Не то, чтобы за эти месяцы Ли стал настолько лучше разбираться в хитросплетения придворных интриг, но долгие разговоры с Васато и Кара Сунем давали ему те важные основы, которые бывший дзи пытался прежде полностью игнорировать. Призванием тайпэна было вести полки в бой и выигрывать войны во славу своей страны, но это было лишь частью их истинной ответственности, что лежала на каждом из вассалов Избранника Неба. Своим ближайшим соратникам и слугам Император жаловал высшую привилегию, способную развратить слабых духом, но становящуюся бременем и тяглом для тех, кто верил в идеалы, которые внушались каждому из них еще в детстве.
Вот только не все были способны придерживаться их до конца, а порою, как в случае с Мао Фенем, никогда, наверное, и не пытались этого делать. Хотя трудно было обвинять тайпэнто в отсутствии того, чего он в принципе просто не мог иметь. Нынешний глава рода Синкай пробился наверх совсем из другой среды и стал полезен Империи лишь благодаря своим многообразным и порою не самым лицеприятным талантам. Однако Единое Государство не привыкло разбрасываться ценными ресурсами, чтобы они из себя ни представляли.
— Надеюсь, я могу отвлечь вас на пару минут, — тихий голос Фанга заставил Ли слегка вздрогнуть. Он совсем не слышал, когда генерал успел подняться сюда наверх.
— Думаю, пару минут у меня найдутся всегда, — вежливо ответил тайпэн, приглашая юнь занять место рядом с собой.

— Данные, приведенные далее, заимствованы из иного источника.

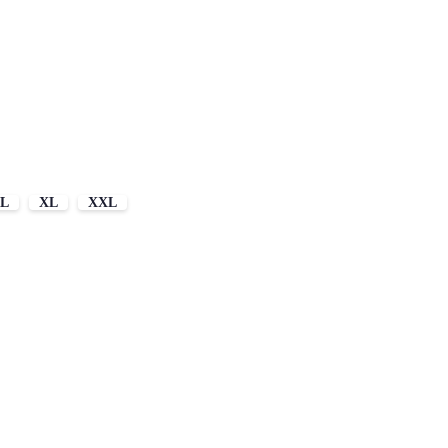
L
XL
XXL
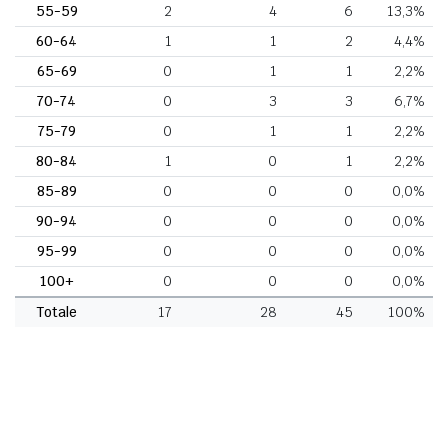
55-59
2
4
6
13,3%
60-64
1
1
2
4,4%
65-69
0
1
1
2,2%
70-74
0
3
3
6,7%
75-79
0
1
1
2,2%
80-84
1
0
1
2,2%
85-89
0
0
0
0,0%
90-94
0
0
0
0,0%
95-99
0
0
0
0,0%
100+
0
0
0
0,0%
Totale
17
28
45
100%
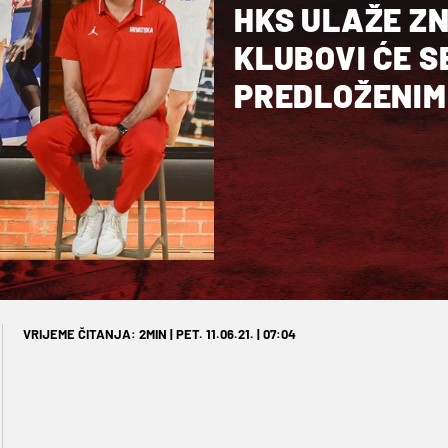
HKS ULAŽE ZN
KLUBOVI ĆE S
PREDLOŽENIM
VRIJEME ČITANJA: 2MIN | PET. 11.06.21. | 07:04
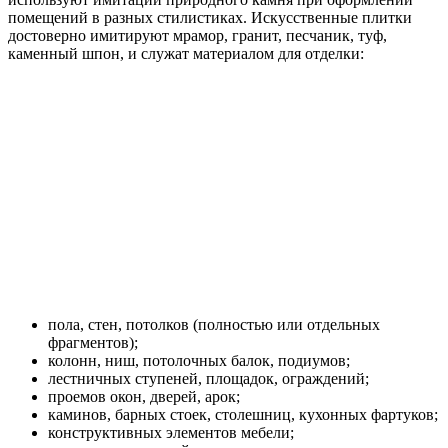
помещений в разных стилистиках. Искусственные плитки
достоверно имитируют мрамор, гранит, песчаник, туф,
каменный шпон, и служат материалом для отделки:
пола, стен, потолков (полностью или отдельных
фрагментов);
колонн, ниш, потолочных балок, подиумов;
лестничных ступеней, площадок, ограждений;
проемов окон, дверей, арок;
каминов, барных стоек, столешниц, кухонных фартуков;
конструктивных элементов мебели;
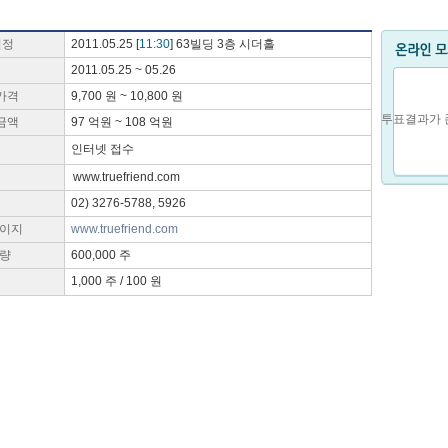
일정
2011.05.25 [
11:30
] 63빌딩 3층 시더홀
2011.05.25 ~ 05.26
가격
9,700 원 ~ 10,800 원
투표결과가 
금액
97 억원 ~ 108 억원
인터넷 접수
www.truefriend.com
02) 3276-5788, 5926
이지
www.truefriend.com
량
600,000 주
1,000 주 / 100 원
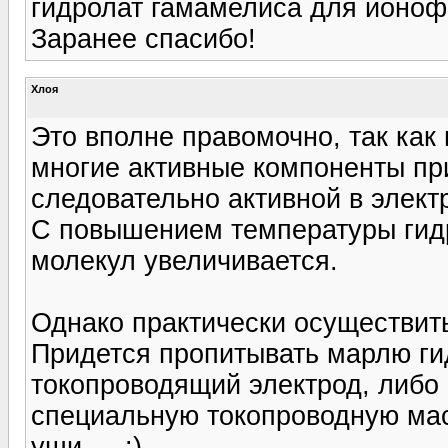
гидролат гамамелиса для ионоф
Заранее спасибо!
Хлоя
Это вполне правомочно, так как
многие активные компоненты пр
следовательно активной в элек
С повышением температуры гид
молекул увеличивается.
Однако практически осуществить
Придется пропитывать марлю ги
токопроводящий электрод, либо
специальную токопроводную маск
уши…. :)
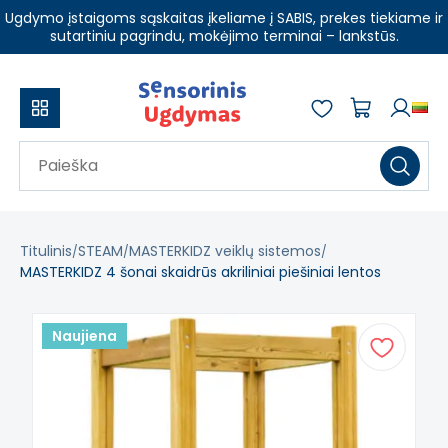
Ugdymo įstaigoms sąskaitas įkeliame į SABIS, prekes tiekiame ir
sutartiniu pagrindu, mokėjimo terminai – lankstūs.
Titulinis
STEAM
MASTERKIDZ veiklų sistemos
MASTERKIDZ 4 šonai skaidrūs akriliniai piešiniai lentos
Naujiena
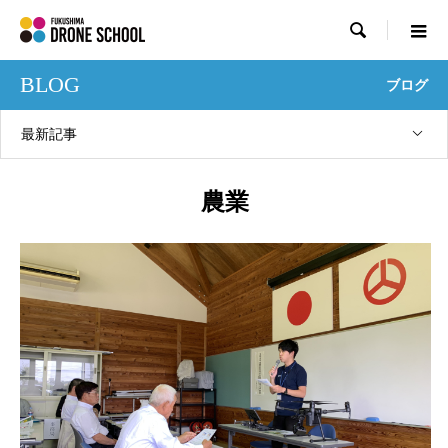

BLOG
ブログ
最新記事
農業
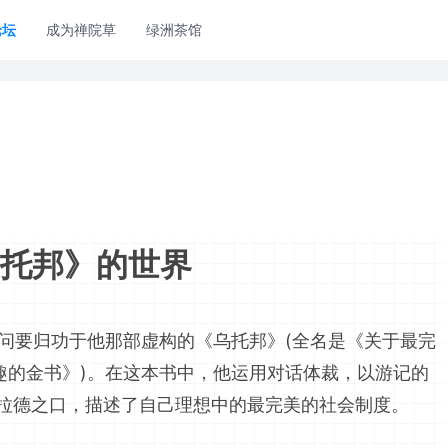
论坛
成为禅院草
绿洲茶馆
托邦》的世界
要归功于他那部虚构的《乌托邦》(全名是《关于最完
趣的金书》)。在这本书中，他运用对话体裁，以游记的
斯拉德之口，描述了自己理想中的最完美的社会制度。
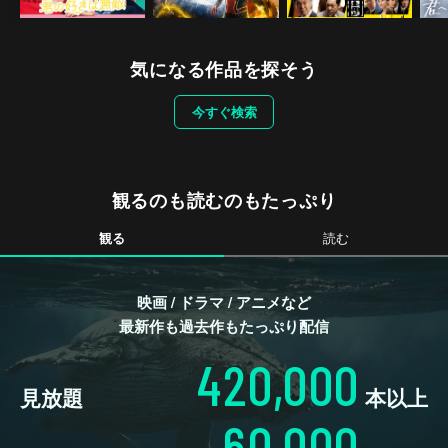
気になる作品を探そう
今すぐ検索
観るのも読むのもたっぷり
観る
読む
映画 / ドラマ / アニメなど
最新作も過去作もたっぷり配信
420,000
見放題
本以上
60,000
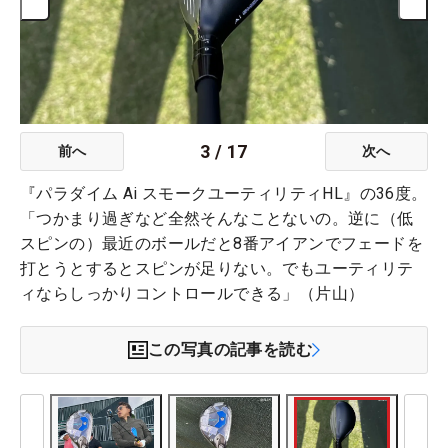
3
/
17
前へ
次へ
『パラダイム Ai スモークユーティリティHL』の36度。
「つかまり過ぎなど全然そんなことないの。逆に（低
スピンの）最近のボールだと8番アイアンでフェードを
打とうとするとスピンが足りない。でもユーティリテ
ィならしっかりコントロールできる」（片山）
この写真の記事を読む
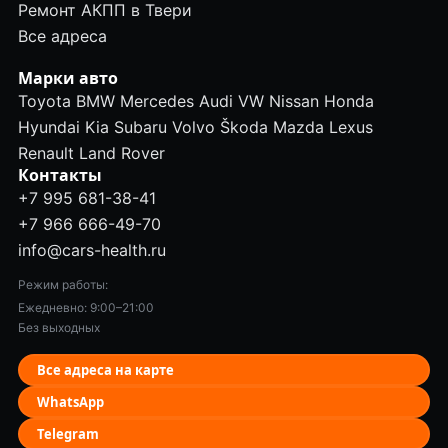
Ремонт АКПП в Твери
Все адреса
Марки авто
Toyota
BMW
Mercedes
Audi
VW
Nissan
Honda
Hyundai
Kia
Subaru
Volvo
Škoda
Mazda
Lexus
Renault
Land Rover
Контакты
+7 995 681-38-41
+7 966 666-49-70
info@cars-health.ru
Режим работы:
Ежедневно: 9:00–21:00
Без выходных
Все адреса на карте
WhatsApp
Telegram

Фанг облокотился на перила и, окинув взглядом картину, которую рассматривал Хань, понимающе кивнул.
— Хороший момент, тревожный, но очень искренний.

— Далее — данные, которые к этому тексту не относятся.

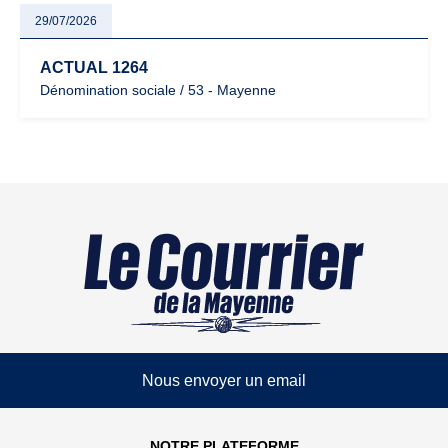
29/07/2026
ACTUAL 1264
Dénomination sociale / 53 - Mayenne
Nous envoyer un email
NOTRE PLATEFORME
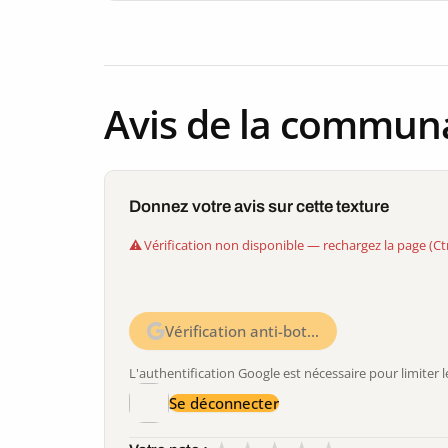
Avis de la commun
Donnez votre avis sur cette texture
Vérification non disponible — rechargez la page (Ct
Vérification anti-bot…
L'authentification Google est nécessaire pour limite
Se déconnecter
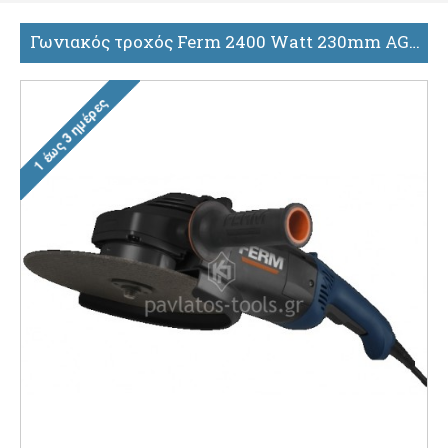
Γωνιακός τροχός Ferm 2400 Watt 230mm AGM1077P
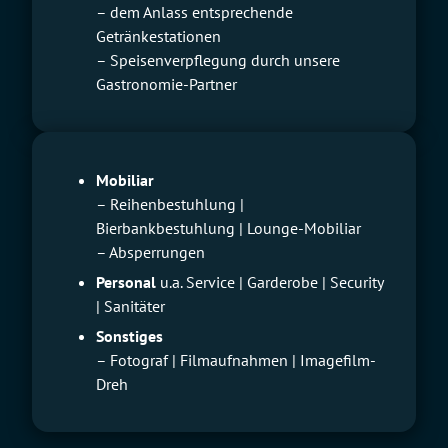
– dem Anlass entsprechende
Getränkestationen
– Speisenverpflegung durch unsere
Gastronomie-Partner
Mobiliar
– Reihenbestuhlung |
Bierbankbestuhlung | Lounge-Mobiliar
– Absperrungen
Personal
u.a. Service | Garderobe | Security
| Sanitäter
Sonstiges
– Fotograf | Filmaufnahmen | Imagefilm-
Dreh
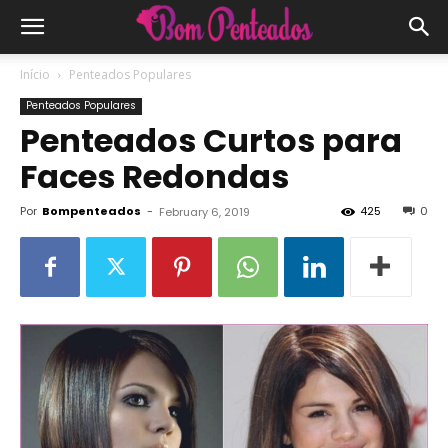
Início
Penteados Populares
Penteados Populares
Penteados Curtos para
Faces Redondas
Por
Bompenteados
-
425
0
February 6, 2019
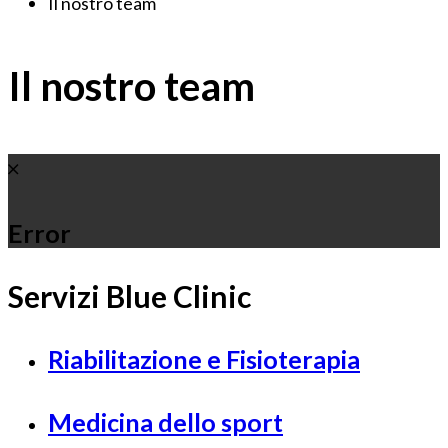
Il nostro team
Il nostro team
Error
Servizi Blue Clinic
Riabilitazione e Fisioterapia
Medicina dello sport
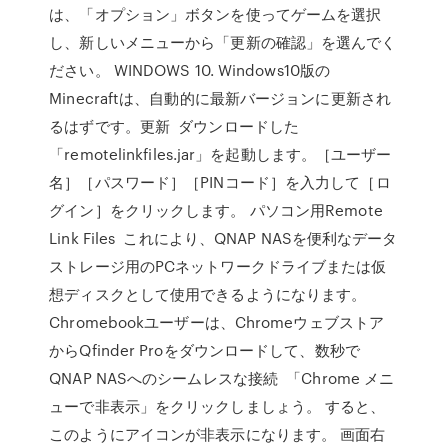
は、「オプション」ボタンを使ってゲームを選択
し、新しいメニューから「更新の確認」を選んでく
ださい。 WINDOWS 10. Windows10版の
Minecraftは、自動的に最新バージョンに更新され
るはずです。更新 ダウンロードした
「remotelinkfiles.jar」を起動します。［ユーザー
名］［パスワード］［PINコード］を入力して［ロ
グイン］をクリックします。 パソコン用Remote
Link Files これにより、QNAP NASを便利なデータ
ストレージ用のPCネットワークドライブまたは仮
想ディスクとして使用できるようになります。
Chromebookユーザーは、Chromeウェブストア
からQfinder Proをダウンロードして、数秒で
QNAP NASへのシームレスな接続 「Chrome メニ
ューで非表示」をクリックしましょう。 すると、
このようにアイコンが非表示になります。 画面右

— Завтра мы уже забудем о нем, — вздохнул Ли. — Так что вы хотели?
— Мне нужно попросить вас кое о чем.
— Похоже, выполнять ваши просьбы входит у меня в привычку, — усмехнулся тайпэн, но так, чтобы не обидеть собеседника.
— Главное, чтоб не во вредную, — поддержал шутку Фанг. — Речь пойдет о Ранджане.
— Что именно?
— Он должен умереть.
Несколько долгих секунд повисшая тишина прерывалась лишь звонким стрекотом садовых цикад. Наконец, Хань медленно повернулся к Сей Янь, и генерал Юнь прекрасно понял тот вопрос, который так и не раздался вслух.

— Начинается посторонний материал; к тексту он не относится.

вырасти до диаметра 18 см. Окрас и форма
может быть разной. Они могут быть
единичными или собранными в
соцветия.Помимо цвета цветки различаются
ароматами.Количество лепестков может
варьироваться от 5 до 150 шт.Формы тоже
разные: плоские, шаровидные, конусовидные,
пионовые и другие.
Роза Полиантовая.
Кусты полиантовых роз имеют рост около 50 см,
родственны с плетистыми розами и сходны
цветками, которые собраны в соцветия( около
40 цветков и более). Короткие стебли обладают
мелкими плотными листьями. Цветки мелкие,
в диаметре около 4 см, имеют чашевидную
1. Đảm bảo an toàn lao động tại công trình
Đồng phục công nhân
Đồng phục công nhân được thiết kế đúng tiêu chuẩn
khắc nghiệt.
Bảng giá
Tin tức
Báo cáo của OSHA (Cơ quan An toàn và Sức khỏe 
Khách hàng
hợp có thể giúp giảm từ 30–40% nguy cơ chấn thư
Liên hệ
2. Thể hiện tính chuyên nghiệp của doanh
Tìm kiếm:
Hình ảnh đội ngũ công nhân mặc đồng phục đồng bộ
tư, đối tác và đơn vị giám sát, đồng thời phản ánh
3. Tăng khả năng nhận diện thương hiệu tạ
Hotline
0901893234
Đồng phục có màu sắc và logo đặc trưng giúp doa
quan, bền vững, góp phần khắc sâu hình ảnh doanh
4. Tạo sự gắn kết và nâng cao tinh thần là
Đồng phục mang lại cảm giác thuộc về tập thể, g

— Нет, это не личное. И не потому, что Ранджан был тайным союзником Империи. Просто, такие люди, как он, должны умирать. Всегда. И это единственный вариант. Вам что-нибудь известно о вероисповедании сиртаков?
— О многоруких демонах-богах?
— Да. Когда-то Ранджан был верховным жрецом самого богатого и большого храма южного Умбея, а сейчас его называют Отринувшим и Хулителем. Этот титул не так легко получить, его не дают за особые заслуги или достижения, и стать Отрекшимся кто-либо может только через всеобщее отвержение жреческим сословием и абсолютную анафему. Ранджан бросил вызов самим богам Умбея... и победил. Не раз и не два. Его сила духа ослепляет его соратников, его харизма способна опьянить последнего скептика, а неприкрытой злости и ненависти хватит на то, чтобы трижды утопить в них весь мир. Он не остановится и не успокоится. Даже потерпев самое страшное поражение, Ранджан просто начнет все с начала и без сомнений добьется новых успехов, которые прольются кровью по обоим берегам Шаанга. И поэтому, он должен умереть.